Unnamed: 0,Product,Price,Stock,Rating
7,Printer,250,5,3.9
3,Monitor,300,8,4.0
0,Laptop,1200,10,4.5
5,Speaker,150,15,4.1
4,Webcam,50,20,3.5
8,External SSD,80,25,4.5
2,Keyboard,75,30,4.2
9,Router,60,35,4.0
6,Headphones,100,40,4.3
1,Mouse,25,50,3.8


## 2. Descriptive Statistics
- `mean()`, `median()`, `mode()` for central tendency.
- `std()` for standard deviation.
- `describe()` for a summary of stats (count, mean, std, min, quartiles, max).

In [19]:
df.mean(numeric_only=True)

Unnamed: 0,0
Price,229.0
Stock,23.8
Rating,4.08


In [20]:
df.median(numeric_only=True)

Unnamed: 0,0
Price,90.0
Stock,22.5
Rating,4.05


In [21]:
df.mode(numeric_only=True)

Unnamed: 0,Price,Stock,Rating
0,25,5,4.0
1,50,8,4.5
2,60,10,
3,75,15,
4,80,20,
5,100,25,
6,150,30,
7,250,35,
8,300,40,
9,1200,50,


In [22]:
df.std(numeric_only=True)

Unnamed: 0,0
Price,352.662886
Stock,14.905629
Rating,0.311983


In [23]:
df.describe()

Unnamed: 0,Price,Stock,Rating
count,10.0,10.0,10.0
mean,229.0,23.8,4.08
std,352.662886,14.905629,0.311983
min,25.0,5.0,3.5
25%,63.75,11.25,3.925
50%,90.0,22.5,4.05
75%,225.0,33.75,4.275
max,1200.0,50.0,4.5


## 3. Counting Values
- `value_counts()` shows the frequency of unique values in a Series.
- Use `normalize=True` to see percentages instead of counts.

In [24]:
df.value_counts(subset='Rating')

Unnamed: 0_level_0,count
Rating,Unnamed: 1_level_1
4.0,2
4.5,2
3.8,1
3.5,1
3.9,1
4.1,1
4.2,1
4.3,1


In [26]:
df.value_counts(subset='Rating', normalize=True)

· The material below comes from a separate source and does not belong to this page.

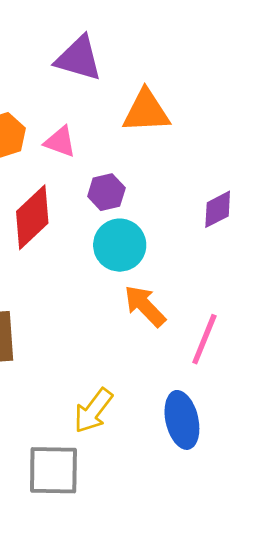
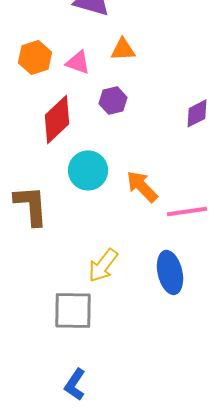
orange triangle: (146, 111) -> (123, 49), moved, size x0.7
cyan circle: (120, 245) -> (88, 170), moved
pink line: (204, 339) -> (187, 211), turned 60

Unnamed: 0_level_0,proportion
Rating,Unnamed: 1_level_1
4.0,0.2
4.5,0.2
3.8,0.1
3.5,0.1
3.9,0.1
4.1,0.1
4.2,0.1
4.3,0.1


## 4. Correlation & Covariance
- `corr()` computes correlation between numeric columns.
- `cov()` computes covariance.
- Correlation values range from -1 (negative) to +1 (positive).

In [27]:
df.corr(numeric_only=True)

Unnamed: 0,Price,Stock,Rating
Price,1.0,-0.507335,0.46636
Stock,-0.507335,1.0,-0.060689
Rating,0.46636,-0.060689,1.0


In [29]:
df['Price'].corr(df['Stock'])

np.float64(-0.5073350363123069)

In [28]:
df.cov(numeric_only=True)

Unnamed: 0,Price,Stock,Rating
Price,124371.111111,-2666.888889,51.311111
Stock,-2666.888889,222.177778,-0.282222
Rating,51.311111,-0.282222,0.097333


## Mini Practice
1. Build a DataFrame with columns: Name, Age, Score, Height.
2. Sort the data by Score (descending).
3. Get mean, median, mode, and std of numeric columns.
4. Use value_counts on Name or any categorical column.
5. Compute corr() and cov() for all numeric columns.

In [25]:
# Write your mini practice solution here

# 1. Build a DataFrame with columns: Name, Age, Score, Height

# 2. Sort the data by Score (descending)
# Write your code here

# 3. Get mean, median, mode, and std of numeric columns
# Write your code here

# 4. Use value_counts on Name or any categorical column
# Write your code here

# 5. Compute corr() and cov() for all numeric columns
# Write your code here


---
## Summary
- Learned to sort by columns with `sort_values` and by index with `sort_index`.
- Explored descriptive statistics: mean, median, mode, std, describe.
- Counted values with `value_counts`.
- Calculated correlation and covariance.